Corton Le Clos du Roi

Guy de Maupassant had a taste for good wine, and often gave the characters in his novels the finest bottles to drink. In Bel-Ami, for example, “Duroy had found the Corton to his liking, and let his glass be filled every time. A delicious liveliness stole over him, a warm cheerfulness, that mounted from the stomach to the head, flowed through his limbs and penetrated him throughout. He felt himself wrapped in perfect comfort of life and thought, body and soul.”


Geographical situation: The terrain in the Côte de Nuits is relatively uniform and harsh, one might say Cistercian. The Côte de Beaune is more varied, less austere, as befits the Cluny monastic discipline. Majestic between the two stands the rounded contour of la Montagne de Corton. In pride of place on its flank, the Clos du Roi, at an altitude of around 300 metres, overlooking Languettes and Perrières on one side of the hill, and Renardes on the other – who could ask for better?
Terroir: Corton wood sits on the top of the hill like a Burgundy beret, overlooking an exemplary geological cross-section. The upper portion is steep, with marly, clayey soil ideal for powerful, golden white vines, full of sap. Here at mid-slope, the calcareous, pebbly soil, ruddy due to the iron oolite and the potassium-rich marl yield sublime reds, powerful and racy, despite being at an unusually high altitude for a red Grand Cru. A little lower down, the wine is more tender and fruity on the flinty residues and brown or red calcareous clays.
Grape variety: 100% Pinot Noir
Soil and subsoil: red, clayey, rich in iron. Pebbly, slightly calcareous. GEST* compost.

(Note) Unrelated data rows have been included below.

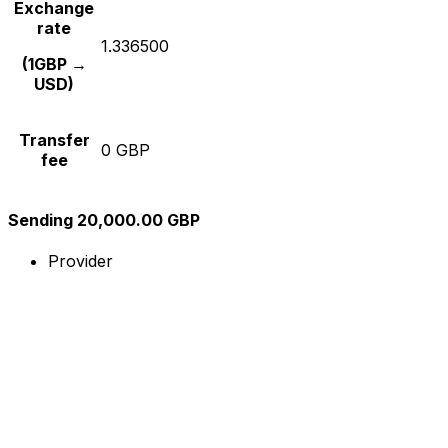
Exchange
rate
1.336500
(1GBP →
USD)
Transfer
0 GBP
fee
Sending 20,000.00 GBP
Provider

Planting density: 10 101,01 vines / ha
Yield: 22,94 hl / ha
Rootstock: massal selection only.
Pest management since 1992
Organic agriculture. Received official approval in 1999.
Horse ploughing
Training style: Guyot
Vineyard news: Ullage planted out in autumn. Earthing-up of the vines in winter. Spraying of nettle and rhubarb, horsetail, yarrow, tansy, comfrey tea during each treatment. Biodynamic preparation of 500 and 501 at the end of the winter and of 501 in spring before the flower. Suckers removed in spring.

* Groupement d'Etude et de Suivi des Terroirs


The name Corton comes from the Latin Curtis Othonis, Otho’s domain. This Roman emperor refused to allow this fine vineyard to be harvested by anyone else. Since then, many sovereigns have been fascinated by Corton. Charlemagne gave his name to the white Grand Cru which appeased his wife by avoiding undignified red wine stains on his long white beard. The Dukes of Burgundy sought out the best plot for their enclosure, honouring the table of the Capetian line from the 11th century, then the Valois line in the 14th and 15th centuries.

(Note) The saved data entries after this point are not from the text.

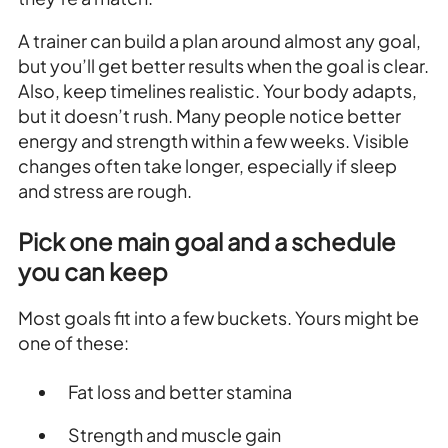
A trainer can build a plan around almost any goal,
but you’ll get better results when the goal is clear.
Also, keep timelines realistic. Your body adapts,
but it doesn’t rush. Many people notice better
energy and strength within a few weeks. Visible
changes often take longer, especially if sleep
and stress are rough.
Pick one main goal and a schedule
you can keep
Most goals fit into a few buckets. Yours might be
one of these:
Fat loss and better stamina
Strength and muscle gain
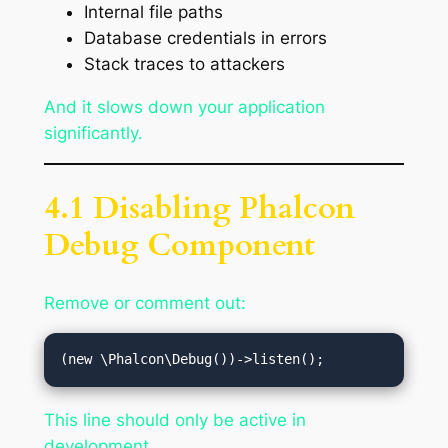
Internal file paths
Database credentials in errors
Stack traces to attackers
And it slows down your application
significantly.
4.1 Disabling Phalcon
Debug Component
Remove or comment out:
This line should only be active in
development.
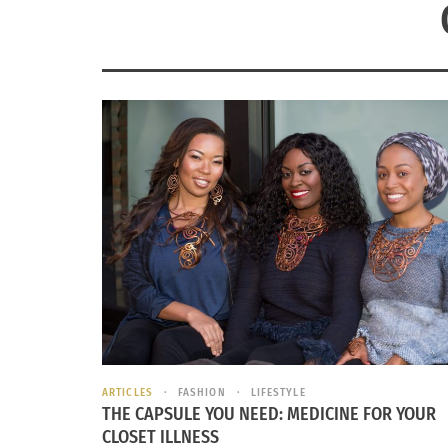
ARTICLES
FASHION
LIFESTYLE
THE CAPSULE YOU NEED: MEDICINE FOR YOUR
CLOSET ILLNESS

The Valois dukes were known as the grand dukes of the west, the princes of the best wines in Christendom. Philippe the Hardy, Jean the Fearless, Philippe the Good and Charles the Bold link Corton to the flamboyant days of the Order of the Golden Fleece. On Charles’s death, Louis XI confiscated the enclosure, which remained as the Clos du Roi (king’s enclosure) until the French Revolution three centuries later.

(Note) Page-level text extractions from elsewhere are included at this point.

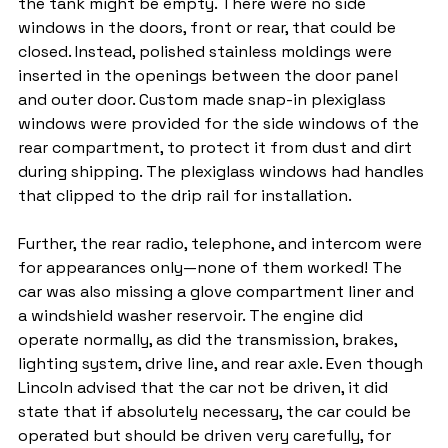
the tank might be empty. There were no side 
windows in the doors, front or rear, that could be 
closed. Instead, polished stainless moldings were 
inserted in the openings between the door panel 
and outer door. Custom made snap-in plexiglass 
windows were provided for the side windows of the 
rear compartment, to protect it from dust and dirt 
during shipping. The plexiglass windows had handles 
that clipped to the drip rail for installation.
Further, the rear radio, telephone, and intercom were 
for appearances only—none of them worked! The 
car was also missing a glove compartment liner and 
a windshield washer reservoir. The engine did 
operate normally, as did the transmission, brakes, 
lighting system, drive line, and rear axle. Even though 
Lincoln advised that the car not be driven, it did 
state that if absolutely necessary, the car could be 
operated but should be driven very carefully, for 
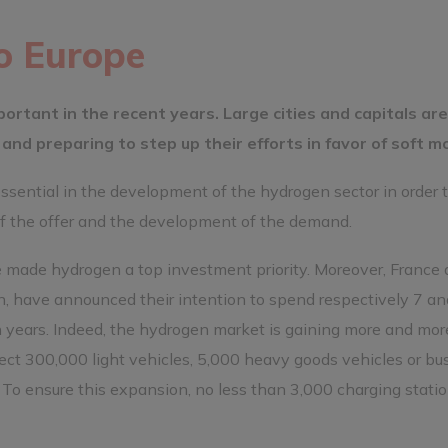
o Europe
portant in the recent years. Large cities and capitals are
and preparing to step up their efforts in favor of soft mob
ssential in the development of the hydrogen sector in order 
f the offer and the development of the demand.
made hydrogen a top investment priority. Moreover, France
n, have announced their intention to spend respectively 7 an
en years. Indeed, the hydrogen market is gaining more and mor
ct 300,000 light vehicles, 5,000 heavy goods vehicles or bu
 To ensure this expansion, no less than 3,000 charging statio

The royal vineyard, which had been well maintained under the Dukes of Burgundy, declined through lack of care. In 1603 it passed to Burgundy nobles under a cense, a sort of perpetual leasehold close to true ownership. Over the next fifty years 30 ouvrées, (a little over 1 hectare, an ouvrée being an old land measure representing the amount of vines harvested by one worker in a single day), were uprooted and de-stoned, then replanted with good vines. Under the Revolution, the Clos du Roi was divided into seven lots of fifteen ouvrées, and auctioned off for an exorbitant price, one and a half times that of the neighbouring Corton-Charlemagne. The Clos du Roi was almost completely renewed during the first half of the 19th century. In 1931 a decree granted the right to use the Corton name for the entire Clos du Roi climat, and in 1936 it was declared a Grand Cru under the Appellations d’Origine Contrôlée system.